*Data to process:*
▬▬▬
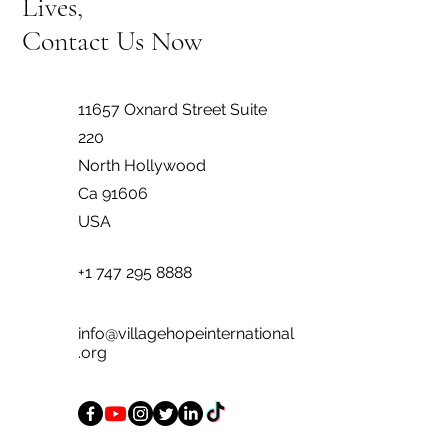
Lives,
Contact Us Now
11657 Oxnard Street Suite
220
North Hollywood
Ca 91606
USA
+1 747 295 8888
info@villagehopeinternational
.org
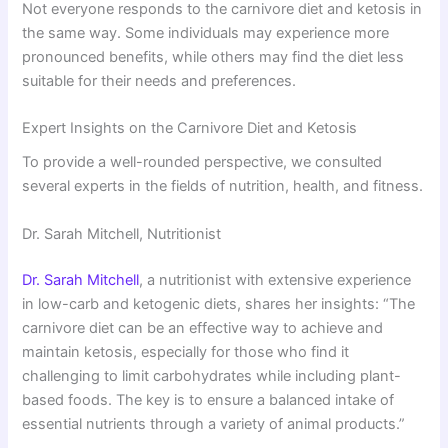
Not everyone responds to the carnivore diet and ketosis in
the same way. Some individuals may experience more
pronounced benefits, while others may find the diet less
suitable for their needs and preferences.
Expert Insights on the Carnivore Diet and Ketosis
To provide a well-rounded perspective, we consulted
several experts in the fields of nutrition, health, and fitness.
Dr. Sarah Mitchell, Nutritionist
Dr. Sarah Mitchell
, a nutritionist with extensive experience
in low-carb and ketogenic diets, shares her insights: “The
carnivore diet can be an effective way to achieve and
maintain ketosis, especially for those who find it
challenging to limit carbohydrates while including plant-
based foods. The key is to ensure a balanced intake of
essential nutrients through a variety of animal products.”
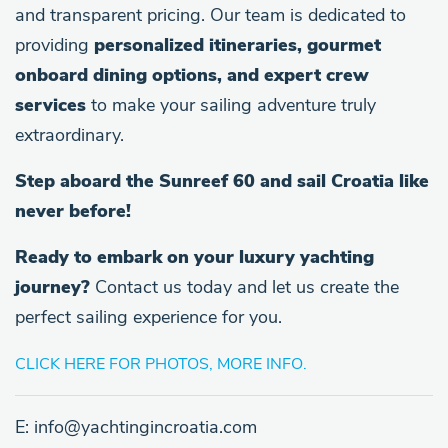
and transparent pricing. Our team is dedicated to
providing
personalized itineraries, gourmet
onboard dining options, and expert crew
services
to make your sailing adventure truly
extraordinary.
Step aboard the Sunreef 60 and sail Croatia like
never before!
Ready to embark on your luxury yachting
journey?
Contact us today and let us create the
perfect sailing experience for you.
CLICK HERE FOR PHOTOS, MORE INFO.
E: info@yachtingincroatia.com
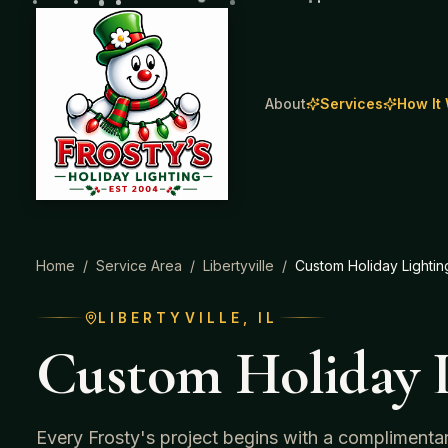
About
Services
How It
Home
/
Service Area
/
Libertyville
/
Custom Holiday Lightin
LIBERTYVILLE
, IL
Custom Holiday L
Every Frosty's project begins with a complimenta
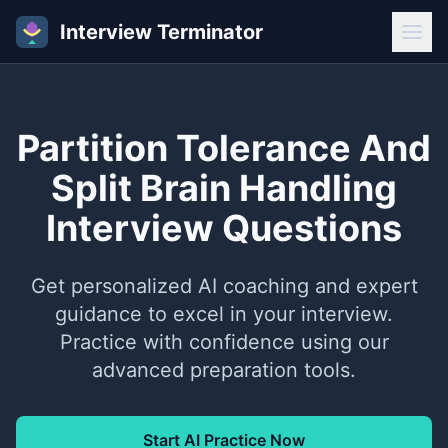
Interview Terminator
Partition Tolerance And
Split Brain Handling
Interview Questions
Get personalized AI coaching and expert
guidance to excel in your interview.
Practice with confidence using our
advanced preparation tools.
Start AI Practice Now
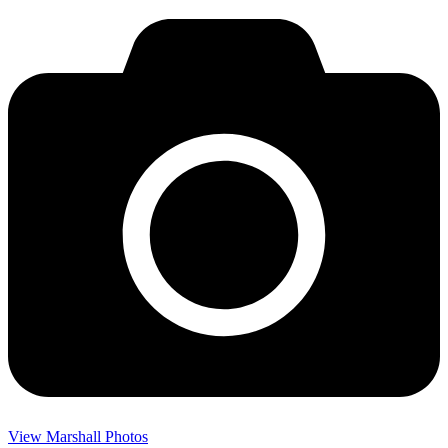
View Marshall Photos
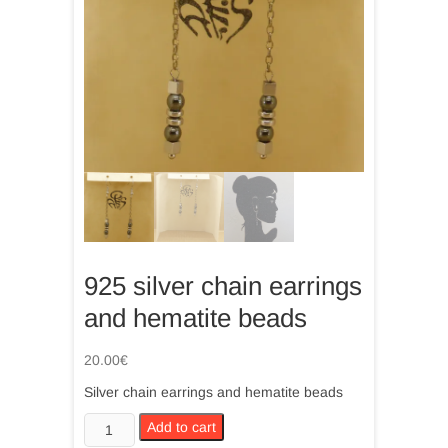
925 silver chain earrings
and hematite beads
20.00
€
Silver chain earrings and hematite beads
925
Add to cart
silver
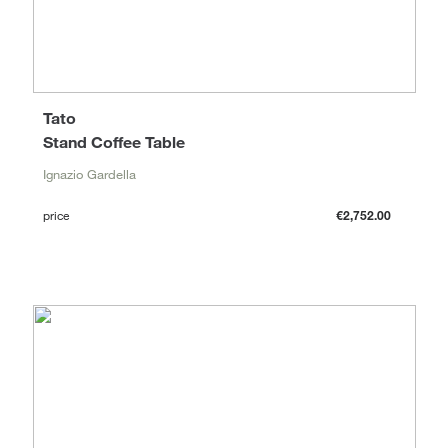
Tato
Stand Coffee Table
Ignazio Gardella
price
€2,752.00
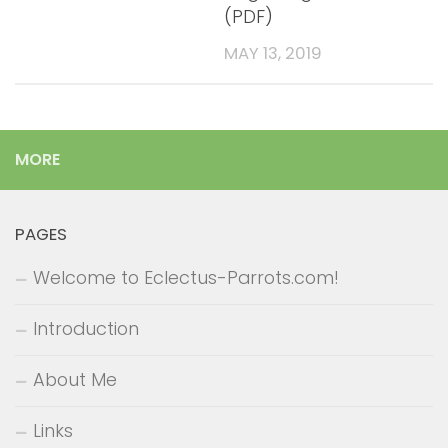
(PDF)
MAY 13, 2019
MORE
PAGES
Welcome to Eclectus-Parrots.com!
Introduction
About Me
Links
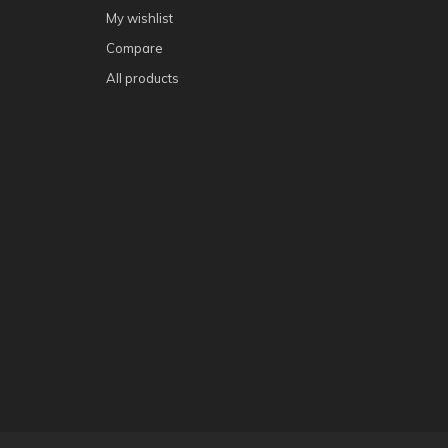
My wishlist
Compare
All products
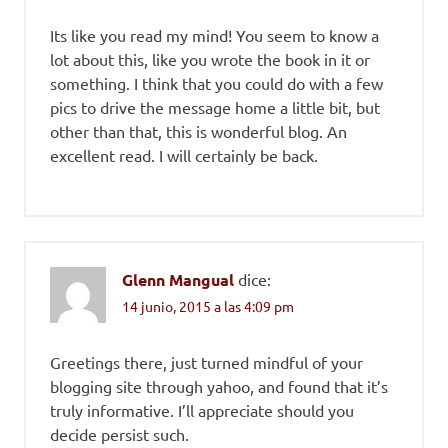
Its like you read my mind! You seem to know a
lot about this, like you wrote the book in it or
something. I think that you could do with a few
pics to drive the message home a little bit, but
other than that, this is wonderful blog. An
excellent read. I will certainly be back.
Glenn Mangual
dice:
14 junio, 2015 a las 4:09 pm
Greetings there, just turned mindful of your
blogging site through yahoo, and found that it’s
truly informative. I’ll appreciate should you
decide persist such.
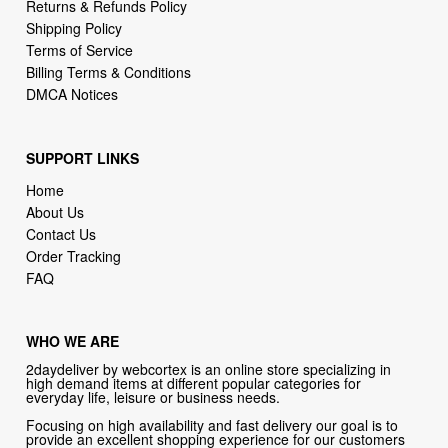
Billing Terms & Conditions
DMCA Notices
SUPPORT LINKS
Home
About Us
Contact Us
Order Tracking
FAQ
WHO WE ARE
2daydeliver by webcortex is an online store specializing in
high demand items at different popular categories for
everyday life, leisure or business needs.
Focusing on high availability and fast delivery our goal is to
provide an excellent shopping experience for our customers
CONTACT US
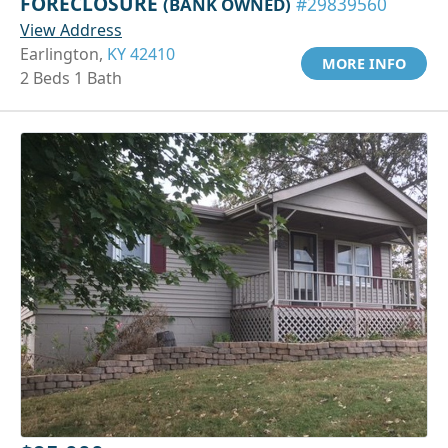
FORECLOSURE
(BANK OWNED)
#29839560
View Address
Earlington,
KY 42410
MORE INFO
2 Beds 1 Bath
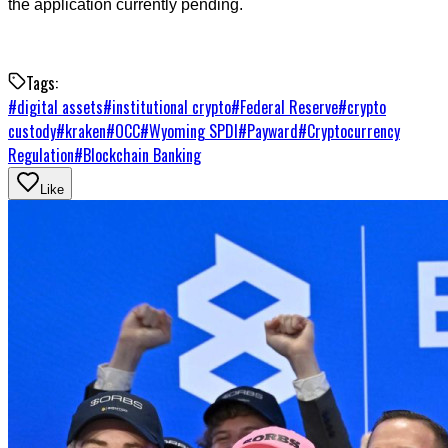
the application currently pending.
Tags:
#
digital assets
#
institutional crypto
#
Federal Reserve
#
crypto
custody
#
kraken
#
OCC
#
Wyoming SPDI
#
Payward
#
Cryptocurrency
Regulation
#
Blockchain Banking
Like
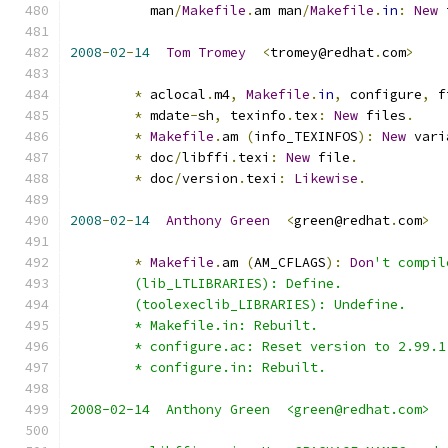
          man
/
Makefile
.
am man
/
Makefile
.
in
:
New
 
2008
-
02
-
14
Tom
Tromey
<
tromey@redhat
.
com
>
*
 aclocal
.
m4
,
Makefile
.
in
,
 configure
,
 f
*
 mdate
-
sh
,
 texinfo
.
tex
:
New
 files
.
*
Makefile
.
am 
(
info_TEXINFOS
):
New
 vari
*
 doc
/
libffi
.
texi
:
New
 file
.
*
 doc
/
version
.
texi
:
Likewise
.
2008
-
02
-
14
Anthony
Green
<
green@redhat
.
com
>
*
Makefile
.
am 
(
AM_CFLAGS
):
Don
't compil
	(lib_LTLIBRARIES): Define.
	(toolexeclib_LIBRARIES): Undefine.
	* Makefile.in: Rebuilt.
	* configure.ac: Reset version to 2.99.1
	* configure.in: Rebuilt.
2008-02-14  Anthony Green  <green@redhat.com>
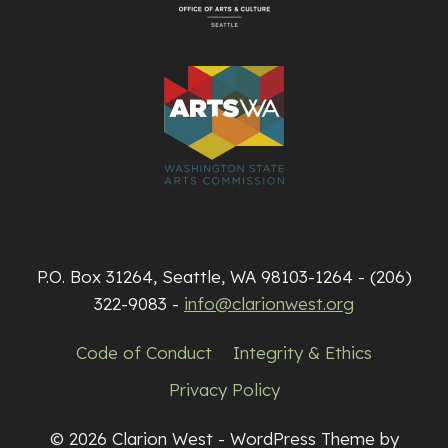
P.O. Box 31264, Seattle, WA 98103-1264 - (206)
322-9083 -
info@clarionwest.org
Code of Conduct
Integrity & Ethics
Privacy Policy
© 2026 Clarion West - WordPress Theme by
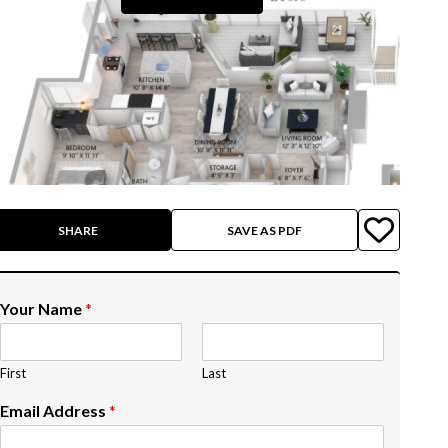
SHARE
SAVE AS PDF
Your Name
*
First
Last
Email Address
*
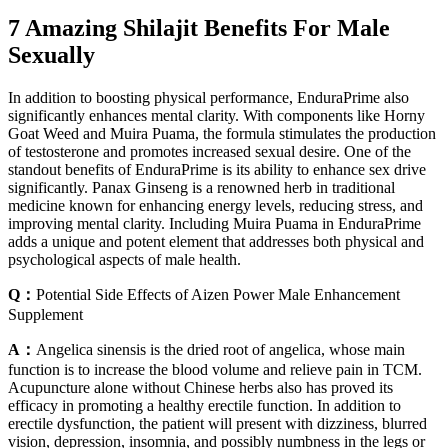
7 Amazing Shilajit Benefits For Male
Sexually
In addition to boosting physical performance, EnduraPrime also
significantly enhances mental clarity. With components like Horny
Goat Weed and Muira Puama, the formula stimulates the production
of testosterone and promotes increased sexual desire. One of the
standout benefits of EnduraPrime is its ability to enhance sex drive
significantly. Panax Ginseng is a renowned herb in traditional
medicine known for enhancing energy levels, reducing stress, and
improving mental clarity. Including Muira Puama in EnduraPrime
adds a unique and potent element that addresses both physical and
psychological aspects of male health.
Q：
Potential Side Effects of Aizen Power Male Enhancement
Supplement
A：
Angelica sinensis is the dried root of angelica, whose main
function is to increase the blood volume and relieve pain in TCM.
Acupuncture alone without Chinese herbs also has proved its
efficacy in promoting a healthy erectile function. In addition to
erectile dysfunction, the patient will present with dizziness, blurred
vision, depression, insomnia, and possibly numbness in the legs or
▬▬▬
In the printed copy, the material above must appear unchanged and without its pictures.

Lives,
Contact Us Now
11657 Oxnard Street Suite
220
North Hollywood
Ca 91606
USA
+1 747 295 8888
info@villagehopeinternational
.org
Not everyone responds to the carnivore diet and ketosis in
the same way. Some individuals may experience more
pronounced benefits, while others may find the diet less
suitable for their needs and preferences.
Expert Insights on the Carnivore Diet and Ketosis
To provide a well-rounded perspective, we consulted
several experts in the fields of nutrition, health, and fitness.
Dr. Sarah Mitchell, Nutritionist
Dr. Sarah Mitchell
, a nutritionist with extensive experience
in low-carb and ketogenic diets, shares her insights: “The
carnivore diet can be an effective way to achieve and
maintain ketosis, especially for those who find it
challenging to limit carbohydrates while including plant-
based foods. The key is to ensure a balanced intake of
essential nutrients through a variety of animal products.”
and transparent pricing. Our team is dedicated to
providing
personalized itineraries, gourmet
onboard dining options, and expert crew
services
to make your sailing adventure truly
extraordinary.
Step aboard the Sunreef 60 and sail Croatia like
never before!
Ready to embark on your luxury yachting
journey?
Contact us today and let us create the
perfect sailing experience for you.
CLICK HERE FOR PHOTOS, MORE INFO.
E: info@yachtingincroatia.com
About
Services
How It
Home
/
Service Area
/
Libertyville
/
Custom Holiday Lightin
LIBERTYVILLE
, IL
Custom Holiday L
Every Frosty's project begins with a complimenta
Interview Terminator
Partition Tolerance And
Split Brain Handling
Interview Questions
Get personalized AI coaching and expert
guidance to excel in your interview.
Practice with confidence using our
advanced preparation tools.
Start AI Practice Now
View Marshall Photos
925 silver chain earrings
and hematite beads
20.00
€
Silver chain earrings and hematite beads
925
Add to cart
silver
Tato
Stand Coffee Table
Ignazio Gardella
price
€2,752.00
(PDF)
MAY 13, 2019
MORE
PAGES
Welcome to Eclectus-Parrots.com!
Introduction
About Me
Links
My wishlist
Compare
All products
Its like you read my mind! You seem to know a
lot about this, like you wrote the book in it or
something. I think that you could do with a few
pics to drive the message home a little bit, but
other than that, this is wonderful blog. An
excellent read. I will certainly be back.
Glenn Mangual
dice:
14 junio, 2015 a las 4:09 pm
Greetings there, just turned mindful of your
blogging site through yahoo, and found that it’s
truly informative. I’ll appreciate should you
decide persist such.
Billing Terms & Conditions
DMCA Notices
SUPPORT LINKS
Home
About Us
Contact Us
Order Tracking
FAQ
WHO WE ARE
2daydeliver by webcortex is an online store specializing in
high demand items at different popular categories for
everyday life, leisure or business needs.
Focusing on high availability and fast delivery our goal is to
provide an excellent shopping experience for our customers
CONTACT US
FORECLOSURE
(BANK OWNED)
#29839560
View Address
Earlington,
KY 42410
MORE INFO
2 Beds 1 Bath
the application currently pending.
Tags:
#
digital assets
#
institutional crypto
#
Federal Reserve
#
crypto
custody
#
kraken
#
OCC
#
Wyoming SPDI
#
Payward
#
Cryptocurrency
Regulation
#
Blockchain Banking
Like
          man
/
Makefile
.
am man
/
Makefile
.
in
:
New
 
2008
-
02
-
14
Tom
Tromey
<
tromey@redhat
.
com
>
*
 aclocal
.
m4
,
Makefile
.
in
,
 configure
,
 f
*
 mdate
-
sh
,
 texinfo
.
tex
:
New
 files
.
*
Makefile
.
am 
(
info_TEXINFOS
):
New
 vari
*
 doc
/
libffi
.
texi
:
New
 file
.
*
 doc
/
version
.
texi
:
Likewise
.
2008
-
02
-
14
Anthony
Green
<
green@redhat
.
com
>
*
Makefile
.
am 
(
AM_CFLAGS
):
Don
't compil
	(lib_LTLIBRARIES): Define.
	(toolexeclib_LIBRARIES): Undefine.
	* Makefile.in: Rebuilt.
	* configure.ac: Reset version to 2.99.1
	* configure.in: Rebuilt.
2008-02-14  Anthony Green  <green@redhat.com>
P.O. Box 31264, Seattle, WA 98103-1264 - (206)
322-9083 -
info@clarionwest.org
Code of Conduct
Integrity & Ethics
Privacy Policy
© 2026 Clarion West - WordPress Theme by
SHARE
SAVE AS PDF
Your Name
*
First
Last
Email Address
*
7 Amazing Shilajit Benefits For Male
Sexually
In addition to boosting physical performance, EnduraPrime also
significantly enhances mental clarity. With components like Horny
Goat Weed and Muira Puama, the formula stimulates the production
of testosterone and promotes increased sexual desire. One of the
standout benefits of EnduraPrime is its ability to enhance sex drive
significantly. Panax Ginseng is a renowned herb in traditional
medicine known for enhancing energy levels, reducing stress, and
improving mental clarity. Including Muira Puama in EnduraPrime
adds a unique and potent element that addresses both physical and
psychological aspects of male health.
Q：
Potential Side Effects of Aizen Power Male Enhancement
Supplement
A：
Angelica sinensis is the dried root of angelica, whose main
function is to increase the blood volume and relieve pain in TCM.
Acupuncture alone without Chinese herbs also has proved its
efficacy in promoting a healthy erectile function. In addition to
erectile dysfunction, the patient will present with dizziness, blurred
vision, depression, insomnia, and possibly numbness in the legs or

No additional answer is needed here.